Once the sperm finds the fallopian tube, it’s all about timing.
If the egg meets the sperm
If the sperm is lucky, a woman would have just ovulated and an egg will be on its way soon. But this waiting game is one with an expiration date. Sperm can stay alive for 72 hours, perhaps a bit more, in the female reproductive system, says Twogood. But after ovulation, an egg only lives for 24 hours at most. So it really is a race against time for the sperm and the egg to meet. And your odds of getting pregnant each month are 25 to 35 percent if you are under 35 years of age.
When a sperm does finally meet the egg, it’s time to get down to business. “There is an activation that helps the sperm penetrate the outer protective layer of the egg, and enzymes are released that remove the extraneous parts of the sperm so the chromosomes can join with those of the egg,” says Twogood.
Once the sperm and egg connect, the zona pellucida (the external surface of the egg) undergoes a reaction, which makes it impossible for other sperm to attach and penetrate the egg, explains Twogood.
In a perfect world, the sperm makes it to the fallopian tube, waits for the egg and fertilizes it inside the uterus.
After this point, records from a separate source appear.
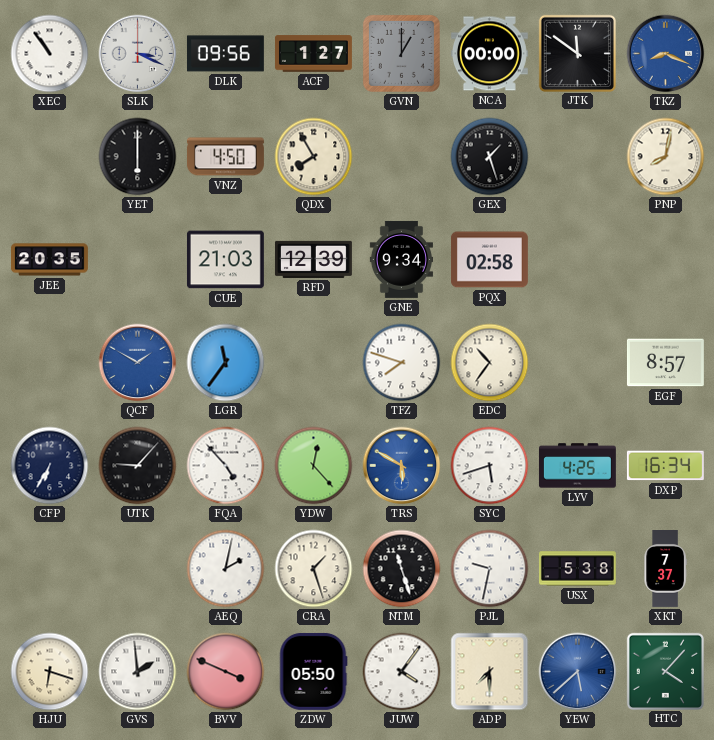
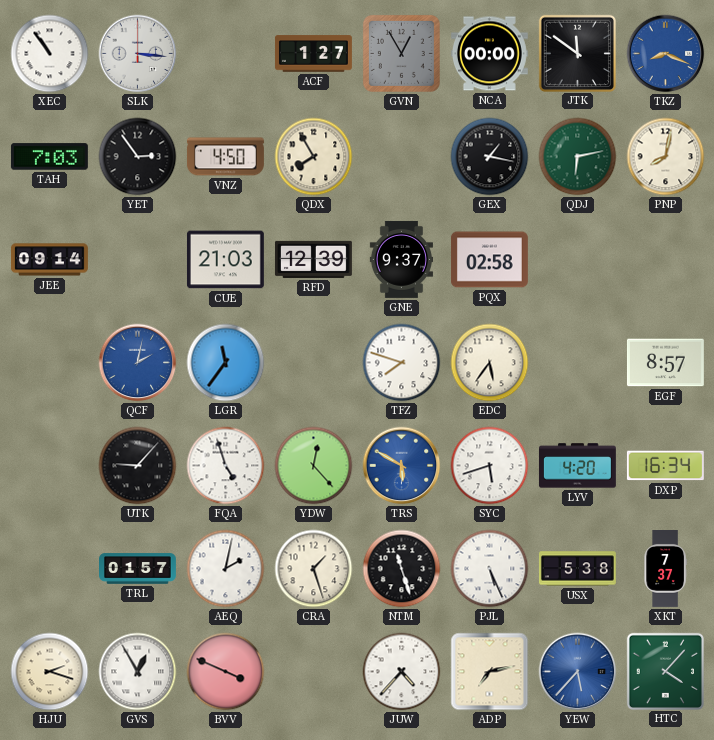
SLK: 3:19 -> 3:16
DLK: 09:56 -> none
GVN: 1:00 -> 12:55
TAH: none -> 7:03
YET: 6:00 -> 2:54
GEX: 1:27 -> 1:17
QDJ: none -> 6:13
JEE: 20:35 -> 09:14
GNE: 9:34 -> 9:37
QCF: 1:50 -> 2:02
EDC: 10:36 -> 5:36
CFP: 6:35 -> none
FQA: 4:53 -> 4:57
LYV: 4:25 -> 4:20
TRL: none -> 01:57
PJL: 9:32 -> 5:26
HJU: 6:18 -> 2:18
GVS: 1:59 -> 12:55
ZDW: 05:50 -> none
JUW: 4:06 -> 4:37
ADP: 7:30 -> 7:13
YEW: 5:38 -> 5:37
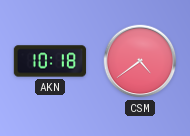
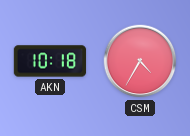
CSM: 4:39 -> 4:35
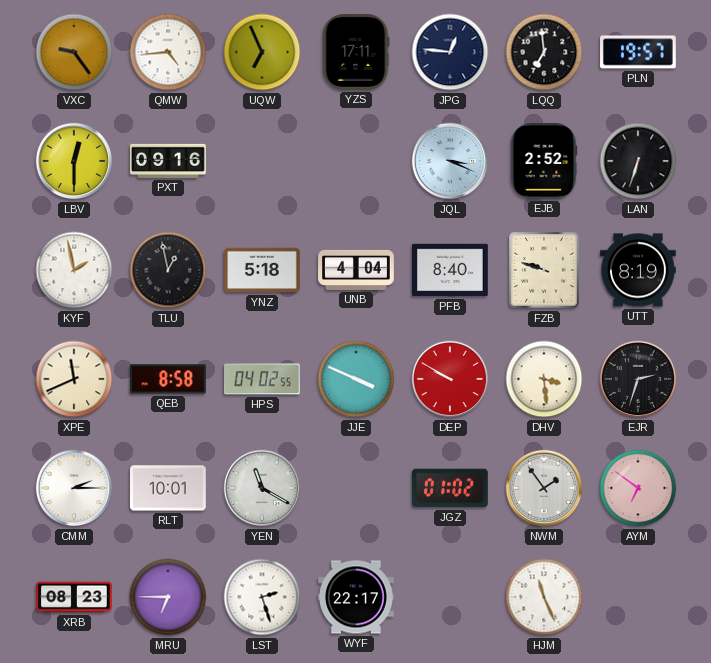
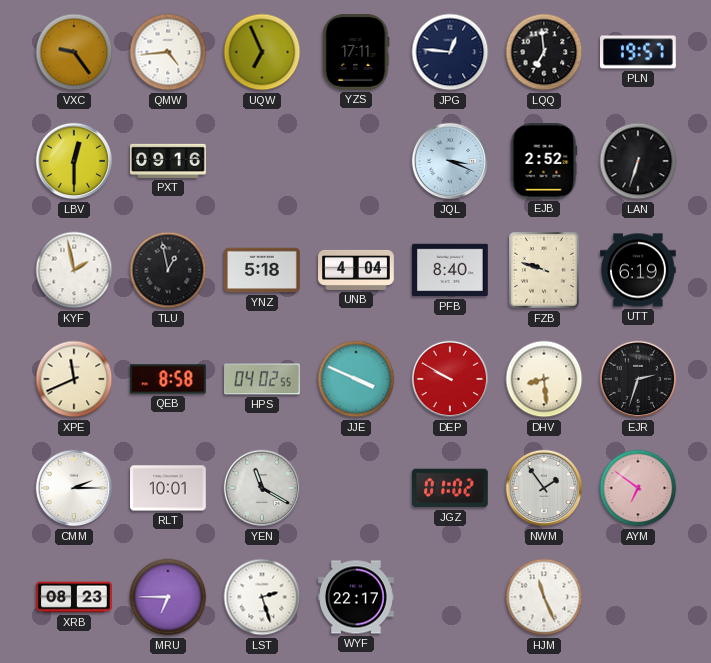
UTT: 8:19 -> 6:19
DHV: 3:29 -> 8:29
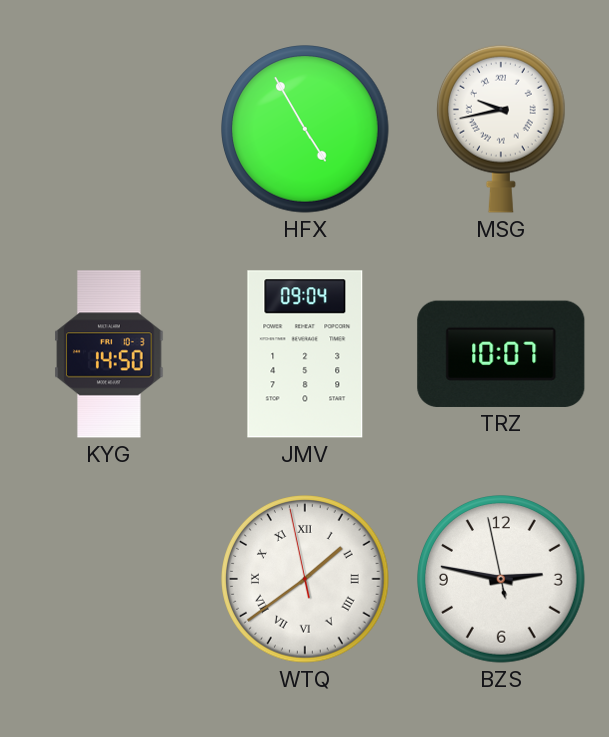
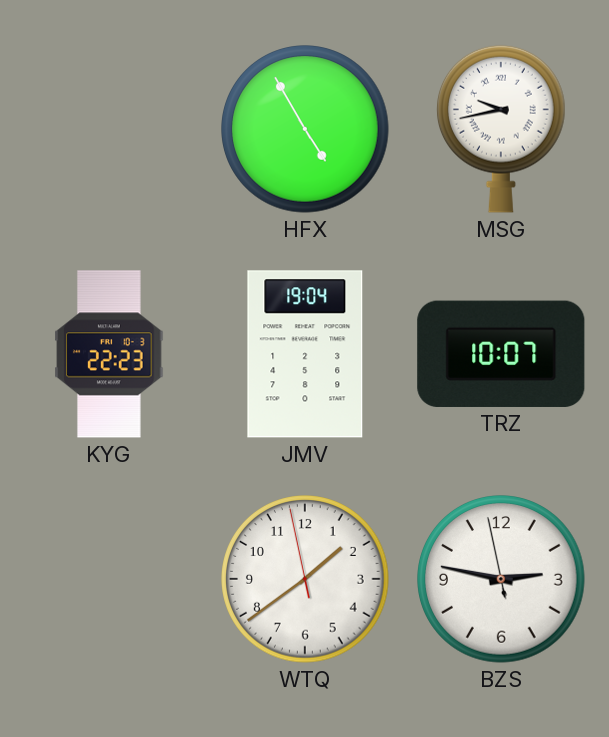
KYG: 14:50 -> 22:23
JMV: 09:04 -> 19:04
WTQ numerals: Roman -> Arabic
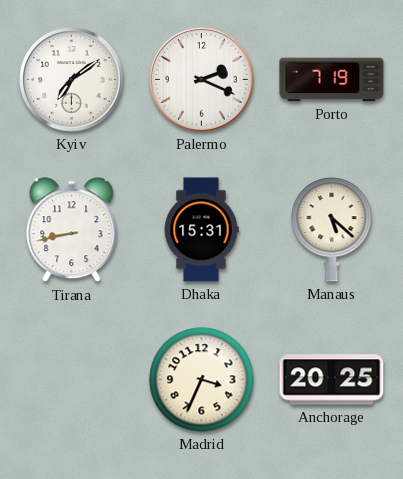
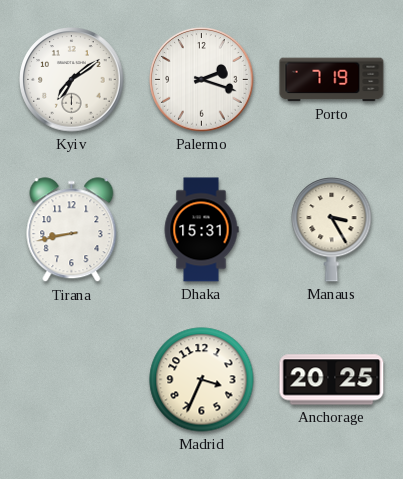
Palermo: 2:19 -> 2:18
Manaus: 5:22 -> 3:25
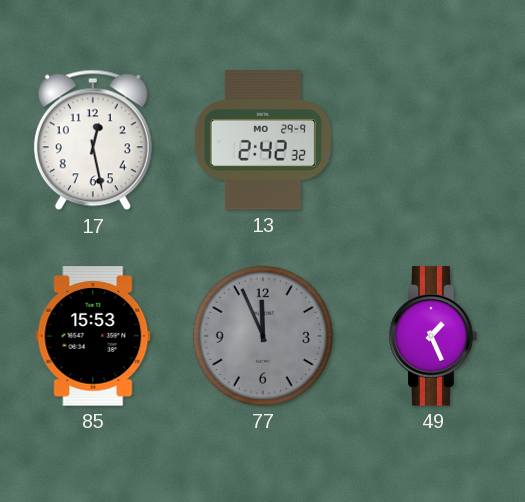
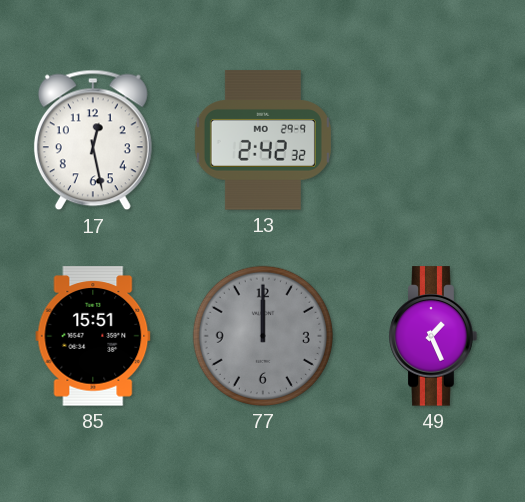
85: 15:53 -> 15:51
77: 11:56 -> 12:00
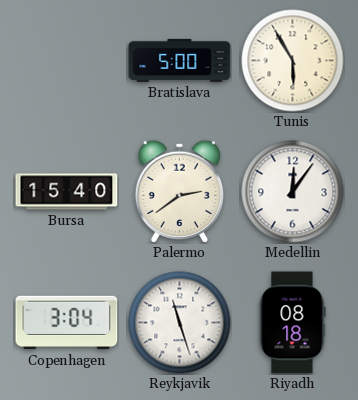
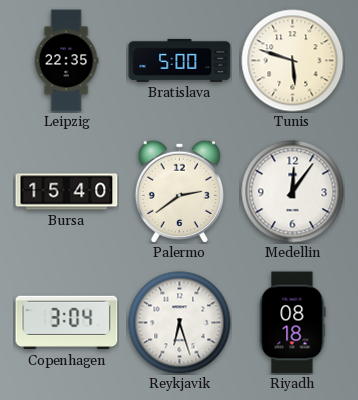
Leipzig: none -> 22:35
Tunis: 5:55 -> 5:48
Reykjavik: 11:27 -> 6:27
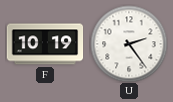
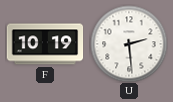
U: 2:24 -> 2:29
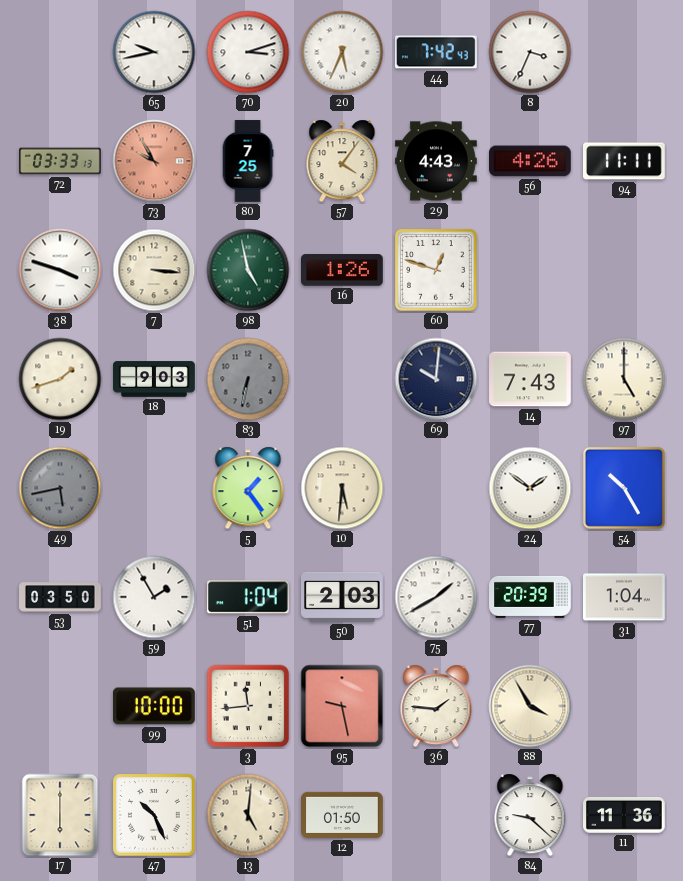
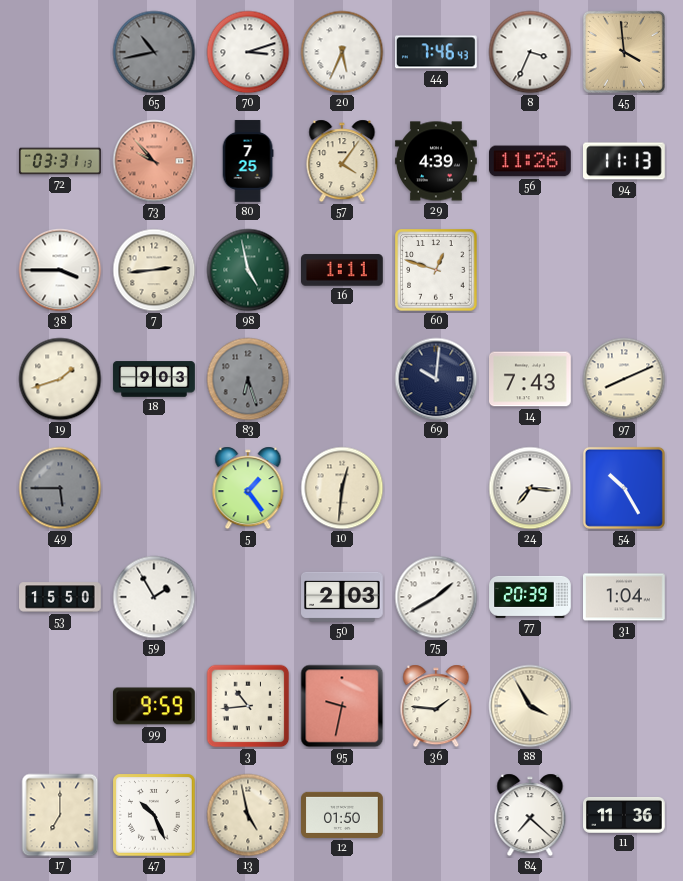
65: 9:43 -> 10:43
65 dial: white -> grey
44: 7:42 -> 7:46
45: none -> 3:59
72: 03:33 -> 03:31
73: 9:55 -> 9:53
29: 4:43 -> 4:39
56: 4:26 -> 11:26
94: 11:11 -> 11:13
38: 3:48 -> 3:45
7: 3:16 -> 2:44
16: 1:26 -> 1:11
83: 6:32 -> 6:27
97: 5:00 -> 8:11
49: 5:43 -> 5:45
10: 5:31 -> 12:31
24: 1:51 -> 7:16
53: 03:50 -> 15:50
51: 1:04 -> none
99: 10:00 -> 9:59
3: 11:44 -> 10:44
95: 9:28 -> 9:32
17: 6:00 -> 7:00
13: 5:01 -> 4:58
84: 9:22 -> 7:22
However, in rare cases the fertilized egg implants somewhere other than the uterus. When this happens, an ectopic pregnancy can form. This typically happens inside the fallopian tube and is not a viable pregnancy. If not dealt with immediately, it can be life-threatening. According to the Mayo Clinic, the first sign of an ectopic pregnancy is pelvic pain. You should also watch out for light vaginal bleeding, an urge to have a bowel movement and shoulder pain. If your tube ruptures, the pelvic pain will get worse and you may experience light-headedness and even faint.
If the egg is never fertilized, the lining of the uterus is shed and you get your period. Contrary to what some people believe, sperm doesn’t come out when you get your period—they die off and get absorbed by the body.
A baby is made
Each sperm carries a different chromosome—an X or Y. While a man can’t control which sperm will make it to the egg, he will ultimately decide the sex of the baby because all unfertilized eggs carry an X chromosome. If the egg meets with a sperm that is also carrying an X chromosome, little Julie will be here in nine months. If the egg meets with a sperm carrying a Y chromosome, get ready for a little Jake.
Can you increase your odds of getting pregnant?
You may wonder if there are any positions that are better than others for increasing your chances of conceiving. Ejaculation inside the vagina is necessary to make a baby, but it doesn’t actually matter which position makes that happen, explains Twogood. Some people think lying on your back for several minutes after getting busy will act like a speed pass for the sperm to get to its destination. That’s not true, says Twogood.
It’s also not true that a woman needs to have an orgasm to get pregnant. “It’s theorized that the contractions of the cervix and the uterus may help facilitate the movement of the sperm,” says Twogood. But there has never been any research to back up this belief. So, in the end, do what feels right for you and your partner. With the right timing, you could have a baby in nine months!